For the first time, researchers, including those from the University of Tokyo, discovered a way to improve the durability of a gold catalyst by creating a protective layer of metal oxide groups.
Advanced gold catalysts can withstand a greater range of physical environments than unprotected equivalent materials. This can expand the range of their potential applications and in some situations reduce energy consumption and costs.
These catalysts are widely used in all industrial settings including chemical synthesis and production of drugs. These industries could benefit from better gold catalysts.
Everyone loves gold: athletes, pirates, bankers – everyone. It has historically been an attractive metal for making things like medals, jewellery, coins etc. The reason gold looks so shiny and attractive to us is because it is chemically resilient to physical conditions that would otherwise damage other materials, such as heat, pressure, oxidation, and other damages.
Paradoxically, however, at the nanoscopic scale, small gold particles reverse this trend and become very reactive, so much so that it has now long been necessary to realize them with a variety of catalysts, mediators that Accelerate or in some way enable a chemical reaction to occur. In other words, they are useful or necessary to transform one substance into another, hence their wide use in synthesis and manufacturing.
“Gold is a wonderful metal and is rightly appreciated in society and especially in science,” said Kosuke Suzuki, associate professor in the Department of Applied Chemistry at the University of Tokyo.

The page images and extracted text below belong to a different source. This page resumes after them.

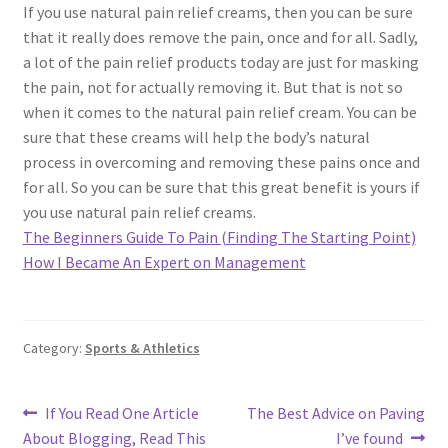
If you use natural pain relief creams, then you can be sure
that it really does remove the pain, once and for all. Sadly,
a lot of the pain relief products today are just for masking
the pain, not for actually removing it. But that is not so
when it comes to the natural pain relief cream. You can be
sure that these creams will help the body’s natural
process in overcoming and removing these pains once and
for all. So you can be sure that this great benefit is yours if
you use natural pain relief creams.
The Beginners Guide To Pain (Finding The Starting Point)
How I Became An Expert on Management
Category:
Sports & Athletics
Post
Previous
Next
If You Read One Article
The Best Advice on Paving
post:
post:
About Blogging, Read This
I’ve found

“It is great for catalysts and can help us synthesize many things, including medicines. This is because gold has a low tendency to absorb molecules and is highly selective about what it combines with, so it allows very precise control of chemical synthesis processes. Gold catalysts often operate at lower temperatures and pressures than conventional catalysts, requiring less energy and having less environmental impact.
However, as good as gold is, it also has some drawbacks. The smaller particles it forms become more reactive, and there comes a point when the catalyst made of gold may begin to suffer negatively from heat, pressure, corrosion, oxidation, and other conditions. Suzuki and his team thought they could improve this situation and designed a new protective agent that could allow a gold catalyst to retain its useful functions but in a larger range of physical conditions than would normally be possible. Inhibits or destroys a specific gold catalyst.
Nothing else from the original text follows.